- **EXERCISE AIM**: Which lines of the data include the string "Лакшери"? List them all.

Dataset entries
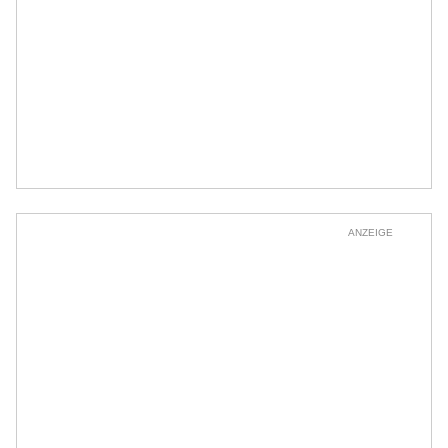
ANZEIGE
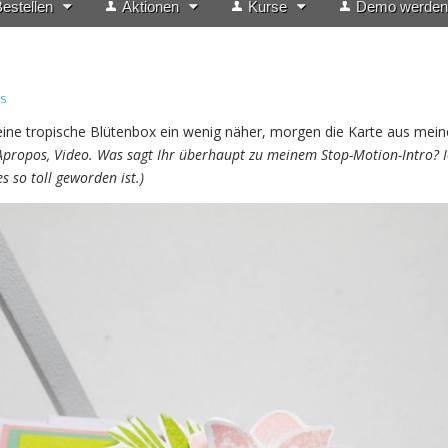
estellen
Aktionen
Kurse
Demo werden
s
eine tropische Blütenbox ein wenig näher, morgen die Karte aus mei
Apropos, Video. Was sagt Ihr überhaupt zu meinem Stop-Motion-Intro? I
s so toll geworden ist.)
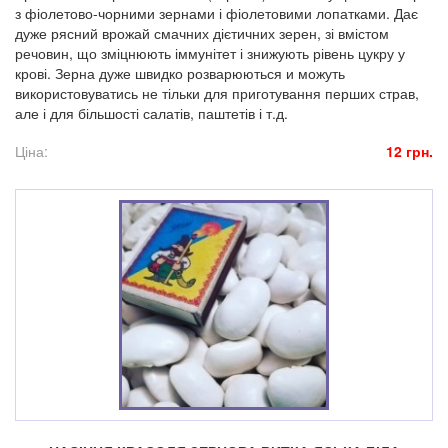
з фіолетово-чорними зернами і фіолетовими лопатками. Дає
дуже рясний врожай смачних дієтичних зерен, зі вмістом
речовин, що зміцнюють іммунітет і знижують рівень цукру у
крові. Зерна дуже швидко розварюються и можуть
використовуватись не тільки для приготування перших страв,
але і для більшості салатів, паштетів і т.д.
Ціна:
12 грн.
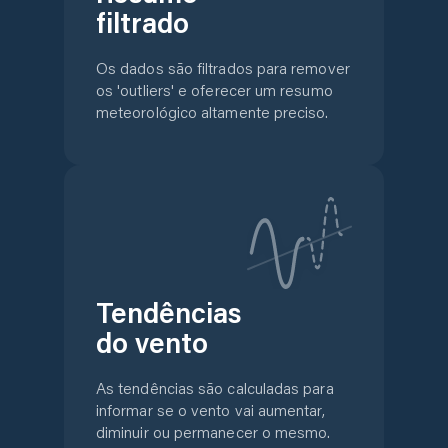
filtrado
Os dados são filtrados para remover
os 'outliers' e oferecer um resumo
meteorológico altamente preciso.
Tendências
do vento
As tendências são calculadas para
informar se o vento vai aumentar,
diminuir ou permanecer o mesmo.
* * *
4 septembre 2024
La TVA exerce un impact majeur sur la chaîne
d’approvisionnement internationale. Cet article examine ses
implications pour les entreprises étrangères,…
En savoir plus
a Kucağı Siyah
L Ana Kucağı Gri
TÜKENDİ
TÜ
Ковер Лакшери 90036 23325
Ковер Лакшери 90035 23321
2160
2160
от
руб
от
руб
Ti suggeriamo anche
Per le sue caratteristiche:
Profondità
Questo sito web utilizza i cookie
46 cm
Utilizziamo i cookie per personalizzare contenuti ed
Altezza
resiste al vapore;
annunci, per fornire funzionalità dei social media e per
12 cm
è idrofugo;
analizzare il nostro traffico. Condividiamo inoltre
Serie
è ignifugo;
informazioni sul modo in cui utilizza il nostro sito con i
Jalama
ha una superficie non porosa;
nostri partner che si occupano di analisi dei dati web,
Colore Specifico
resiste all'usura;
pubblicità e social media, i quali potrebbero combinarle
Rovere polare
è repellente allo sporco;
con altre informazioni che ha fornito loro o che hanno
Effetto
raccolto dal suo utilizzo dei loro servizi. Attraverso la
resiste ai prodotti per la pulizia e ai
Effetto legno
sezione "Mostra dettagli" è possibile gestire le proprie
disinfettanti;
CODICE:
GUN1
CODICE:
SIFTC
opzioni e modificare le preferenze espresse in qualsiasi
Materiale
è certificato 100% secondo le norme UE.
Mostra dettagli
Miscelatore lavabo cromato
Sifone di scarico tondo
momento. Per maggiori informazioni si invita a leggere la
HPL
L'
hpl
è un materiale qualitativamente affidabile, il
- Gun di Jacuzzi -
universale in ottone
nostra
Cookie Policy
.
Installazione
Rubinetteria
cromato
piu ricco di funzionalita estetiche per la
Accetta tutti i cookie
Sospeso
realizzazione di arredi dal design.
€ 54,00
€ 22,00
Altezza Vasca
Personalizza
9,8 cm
* * *
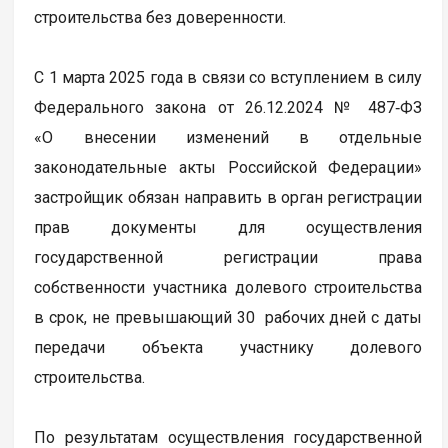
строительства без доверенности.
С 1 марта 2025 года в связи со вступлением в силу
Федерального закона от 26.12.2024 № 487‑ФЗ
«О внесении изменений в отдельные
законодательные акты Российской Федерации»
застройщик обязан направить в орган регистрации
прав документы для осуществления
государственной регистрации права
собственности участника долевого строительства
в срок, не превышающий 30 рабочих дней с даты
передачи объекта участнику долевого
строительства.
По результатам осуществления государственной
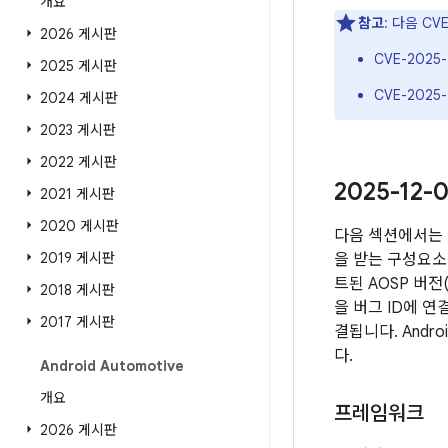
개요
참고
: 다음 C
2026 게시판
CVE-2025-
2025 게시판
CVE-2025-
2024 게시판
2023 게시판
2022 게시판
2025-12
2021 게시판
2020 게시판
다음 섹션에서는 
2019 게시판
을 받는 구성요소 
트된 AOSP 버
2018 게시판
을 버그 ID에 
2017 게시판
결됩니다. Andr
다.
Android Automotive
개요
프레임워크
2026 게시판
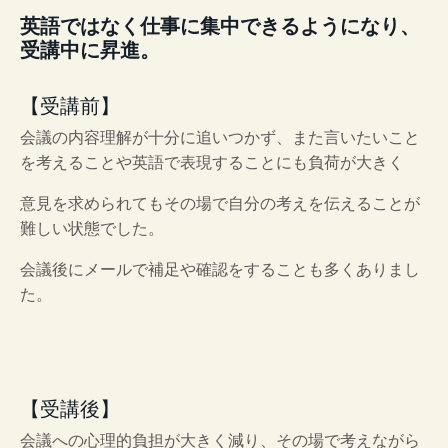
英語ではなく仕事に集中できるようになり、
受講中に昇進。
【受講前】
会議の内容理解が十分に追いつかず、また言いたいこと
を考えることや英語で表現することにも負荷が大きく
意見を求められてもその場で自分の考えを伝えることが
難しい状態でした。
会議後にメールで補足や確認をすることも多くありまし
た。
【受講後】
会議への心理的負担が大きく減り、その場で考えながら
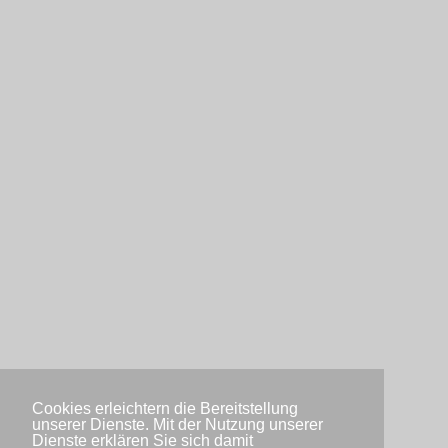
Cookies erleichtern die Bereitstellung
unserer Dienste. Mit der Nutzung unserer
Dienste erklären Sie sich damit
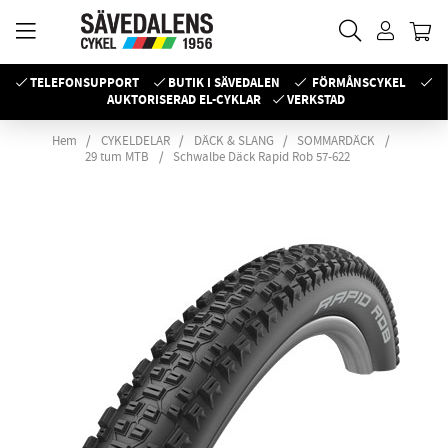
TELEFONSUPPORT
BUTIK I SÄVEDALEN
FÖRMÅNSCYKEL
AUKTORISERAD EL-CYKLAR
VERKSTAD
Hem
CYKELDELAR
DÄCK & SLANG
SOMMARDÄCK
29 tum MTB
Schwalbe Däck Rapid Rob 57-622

- **EXPECTED OUTPUT**:
Ковер Лакшери 90036 23325
Ковер Лакшери 90035 23321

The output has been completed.